Deborah L. Rhode, a law professor at Stanford, disagreed.

“This is not rocket science in the ethical world,” she said. “It doesn’t get much more basic than this.”

“It’s a terrible signal for this group to be holding their meeting at the Trump International Hotel and for a Supreme Court justice to legitimate it by attending,” she said. “It just violates basic ethical principles about conflicts of interest.”

Richard W. Painter, a lawyer for people and groups suing Mr. Trump over what they say are violations of the Constitution’s emoluments clauses, declined to comment on Justice Gorsuch’s scheduled speech, saying the status of the hotel was at issue in the litigation. The emoluments clauses bar federal officials from accepting compensation from foreign governments and payments from the federal government or the states beyond their salaries.

The Justice Department has argued that the emoluments clauses do not bar ordinary commercial payments to Mr. Trump’s companies, and Mr. Trump’s defenders say he has taken measures to distance himself from his holdings.

Justice Gorsuch is scheduled to deliver the keynote address at the “Defending Freedom Luncheon” on Sept. 28 to celebrate the 50th anniversary of the Fund for American Studies, which says it supports “principles of limited government, free-market economics and honorable leadership” through academic and fellowship programs.

“We’re an educational group that teaches the founding principles set out in the Constitution,” said Steve Slattery, the group’s executive vice president.

Mr. Slattery said Justice Gorsuch had not been involved in the decision to hold the lunch at the hotel. “He had no role in it,” Mr. Slattery said. “Of course, he was told in the invitation where it would be held.”

Appearances by justices before groups with political leanings are not unusual. Justices Ruth Bader Ginsburg, Stephen G. Breyer and Sonia Sotomayor, all members of the court’s liberal wing, have spoken before the American Constitution Society, a liberal group.

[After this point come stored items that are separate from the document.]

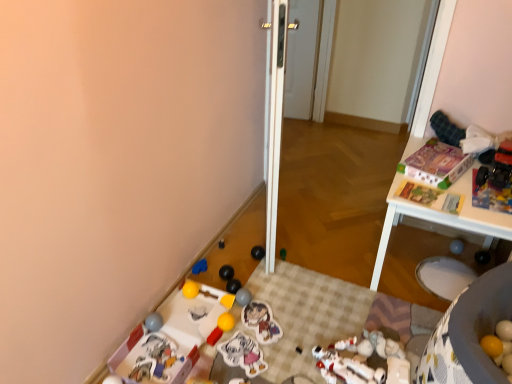 I want to click on spots to the right of matte gray ball at center, which ranks as the 10th toy in right-to-left order, so click(x=279, y=306). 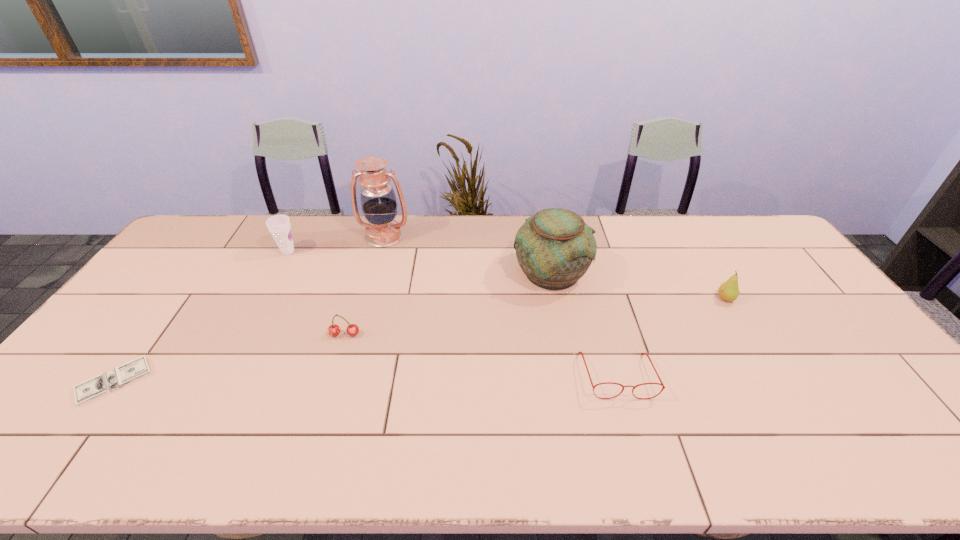 This screenshot has width=960, height=540. Identify the location of object located at the left edge. (105, 383).

This screenshot has width=960, height=540. Identify the location of vacant position at the far edge of the desktop. (632, 248).

You are a GUI agent. You are given a task and a screenshot of the screen. Output one action in this format:
    pyautogui.click(x=<x>, y=<y>)
    Task: Click on the vacant space at the left edge of the desktop
    The image size is (960, 540).
    Given the screenshot: What is the action you would take?
    pyautogui.click(x=169, y=306)

The width and height of the screenshot is (960, 540). I want to click on free point at the right edge, so click(x=842, y=338).

At what (x,y) coordinates should I click in order to perform the action: click on free space at the far left corner of the desktop. Please return your answer as a coordinate pair (x, y). Looking at the image, I should click on (204, 228).

Locate an element on the screen. The image size is (960, 540). vacant area at the near left corner of the desktop is located at coordinates (27, 445).

Where is `vacant point located between the dollar and the sixth tallest object`? vacant point located between the dollar and the sixth tallest object is located at coordinates (366, 379).

Image resolution: width=960 pixels, height=540 pixels. Find the location of `vacant region between the spectacles and the oil lamp`. vacant region between the spectacles and the oil lamp is located at coordinates (501, 306).

Find the location of a particular element. The image size is (960, 540). free space between the shortest object and the second object from left to right is located at coordinates (202, 316).

Locate an element on the screen. This screenshot has height=540, width=960. free space that is in between the spectacles and the fourth tallest object is located at coordinates (671, 337). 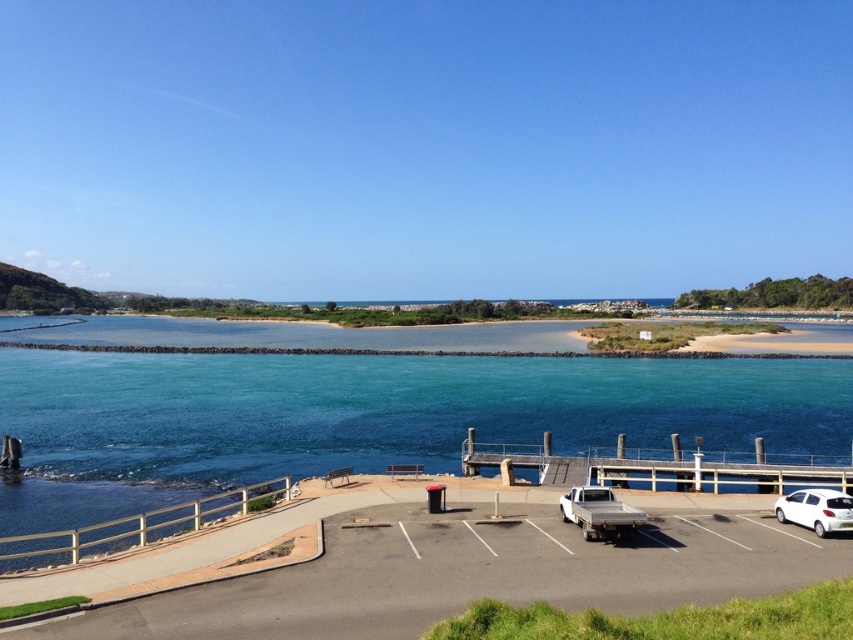 You are standing at the white car in the parking area and want to reach the wooden dock at center. Which direction should you head to? The wooden dock at center is represented by point [663,467]. The white car is at the bottom left of the image. The parking area is at the bottom of the image. The direction options are north, south, east, or west.

You should head north towards the wooden dock at center. Since the white car is at the bottom left of the image, heading north would move you upward in the image towards the dock located at point [663,467].

In the scene shown: You are standing on the wooden dock at center and want to park your car on the black asphalt parking lot at lower center. Which direction should you drive to reach the parking lot?

Since the black asphalt parking lot at lower center is positioned on the left side of the wooden dock at center, you should drive to the left to reach the parking lot.

You are a delivery driver who needs to park your vehicle in the black asphalt parking lot at lower center. However, there is a white matte truck at lower right blocking the entrance. Based on their positions, can you drive around the truck to access the parking lot?

The black asphalt parking lot at lower center is located below the white matte truck at lower right. Since the parking lot is positioned below the truck, you can drive around the truck by moving downward from its position to access the parking lot. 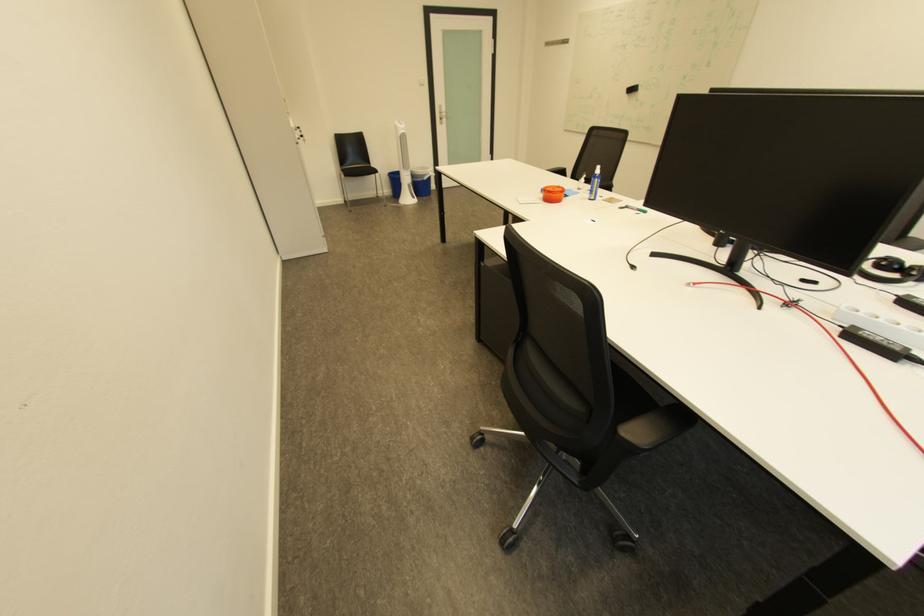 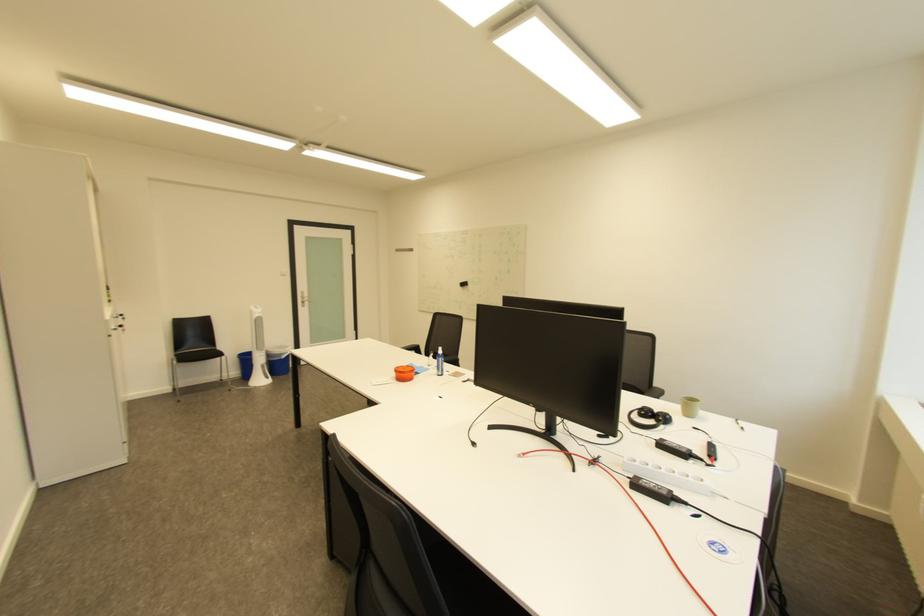 The point at (419, 187) is marked in the first image. Where is the corresponding point in the second image?

(273, 367) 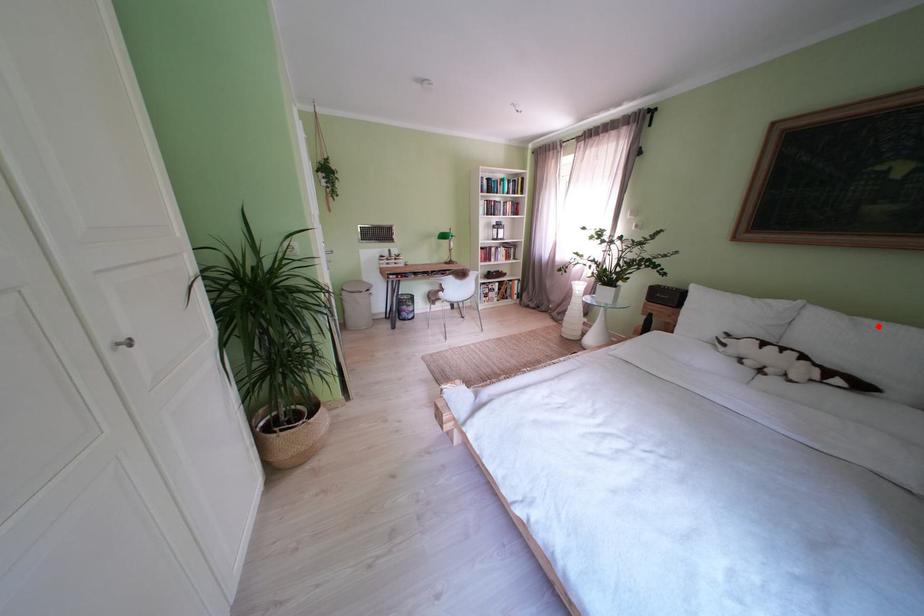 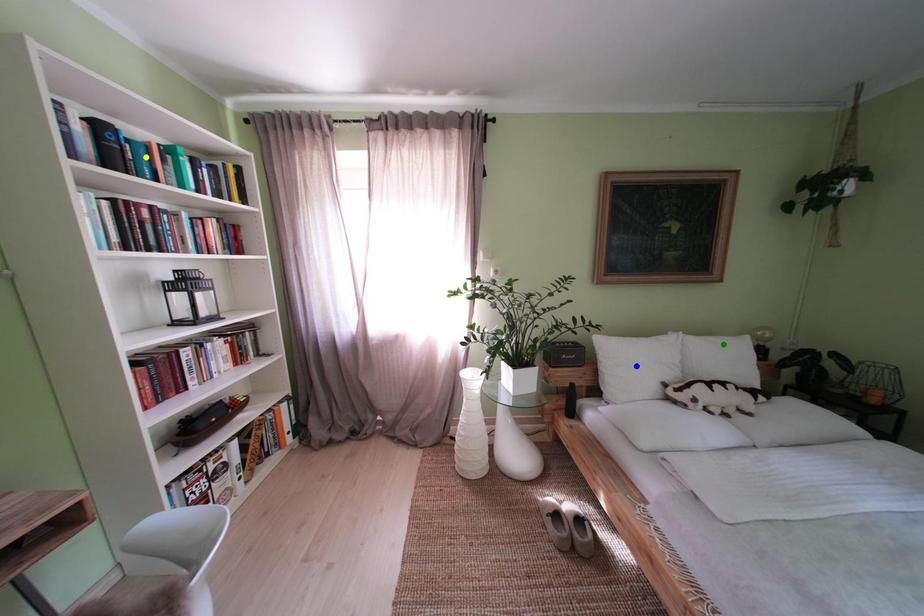 Question: I am providing you with two images of the same scene from different viewpoints. A red point is marked on the first image. You are given multiple points on the second image. Which point in image 2 represents the same 3d spot as the red point in image 1?

Choices:
 (A) blue point
 (B) yellow point
 (C) green point

Answer: (C) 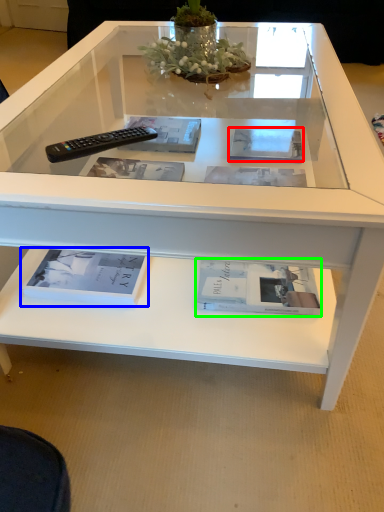 Question: Which object is the closest to the magazine (highlighted by a red box)? Choose among these: book (highlighted by a blue box) or book (highlighted by a green box).

Choices:
 (A) book
 (B) book

Answer: (B)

On the other hand, Justices Clarence Thomas and Samuel A. Alito Jr., members of the court’s conservative wing, have addressed the Federalist Society, a conservative group.

There is very little crossover. “I could find no record of a sitting liberal Supreme Court justice addressing the Federalist Society annual meeting or a sitting conservative Supreme Court justice addressing the American Constitution Society annual meeting,” Richard L. Hasen, a law professor at the University of California, Irvine, wrote in a 2016 study.

Professor Gillers said that talks by justices before groups with ideological agendas have become accepted.

“We’ve reached an ethical rapprochement on appearances by justices,” he said. “On one hand, they can speak to any group they wish, even limited only to those with a right or a left legal profile. On the other hand, their appearance must not be used to raise money or increase membership — a limit that is easily evaded.”

The place and time of Justice Gorsuch’s speech next month presented different questions, Professor Gillers said, adding that the justice should have been more sensitive to how the public could interpret his appearance at the Trump hotel not long before arguments in the travel ban case.

“We have to rely on self-restraint,” Professor Gillers said. “Not everything justices can do is something they should do.”